Beginning with the line that includes "(13%, 12 Голоси)" and ending with the last line, print the records exactly, leaving every picture out.
■ ■ ■ ■ ■
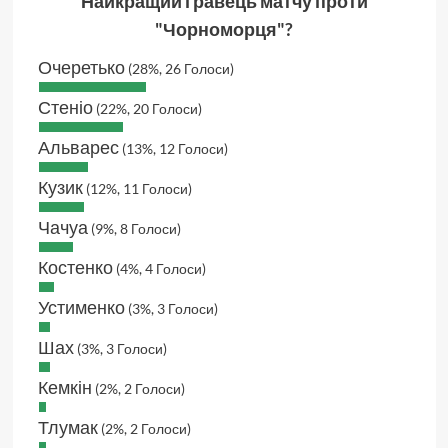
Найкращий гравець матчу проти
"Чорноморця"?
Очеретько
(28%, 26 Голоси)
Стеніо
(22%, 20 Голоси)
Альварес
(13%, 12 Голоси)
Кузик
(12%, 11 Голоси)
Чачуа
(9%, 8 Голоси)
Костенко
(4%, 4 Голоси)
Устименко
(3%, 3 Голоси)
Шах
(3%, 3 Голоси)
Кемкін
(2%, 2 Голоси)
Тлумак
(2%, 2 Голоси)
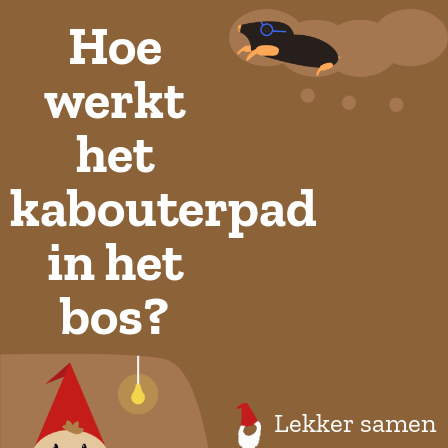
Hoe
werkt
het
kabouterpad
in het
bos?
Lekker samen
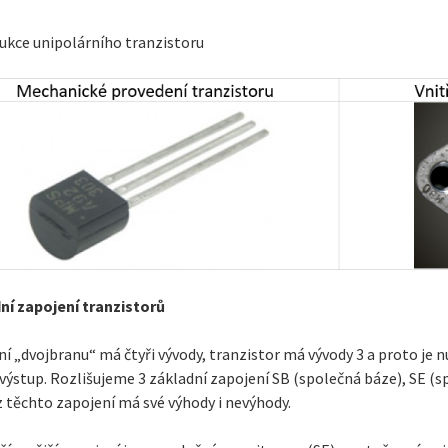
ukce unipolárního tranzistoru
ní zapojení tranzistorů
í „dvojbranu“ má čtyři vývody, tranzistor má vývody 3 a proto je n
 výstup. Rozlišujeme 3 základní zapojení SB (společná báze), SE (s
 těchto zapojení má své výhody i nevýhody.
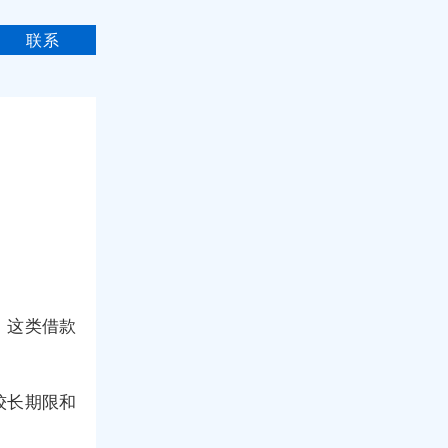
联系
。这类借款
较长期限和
■ ■ ■ ■ ■
◆ RESULT ◆
(13%, 12 Голоси)
Кузик
(12%, 11 Голоси)
Чачуа
(9%, 8 Голоси)
Костенко
(4%, 4 Голоси)
Устименко
(3%, 3 Голоси)
Шах
(3%, 3 Голоси)
Кемкін
(2%, 2 Голоси)
Тлумак
(2%, 2 Голоси)
Hoe
werkt
het
kabouterpad
in het
bos?
Lekker samen
ukce unipolárního tranzistoru
ní zapojení tranzistorů
í „dvojbranu“ má čtyři vývody, tranzistor má vývody 3 a proto je n
 výstup. Rozlišujeme 3 základní zapojení SB (společná báze), SE (s
 těchto zapojení má své výhody i nevýhody.
联系
。这类借款
较长期限和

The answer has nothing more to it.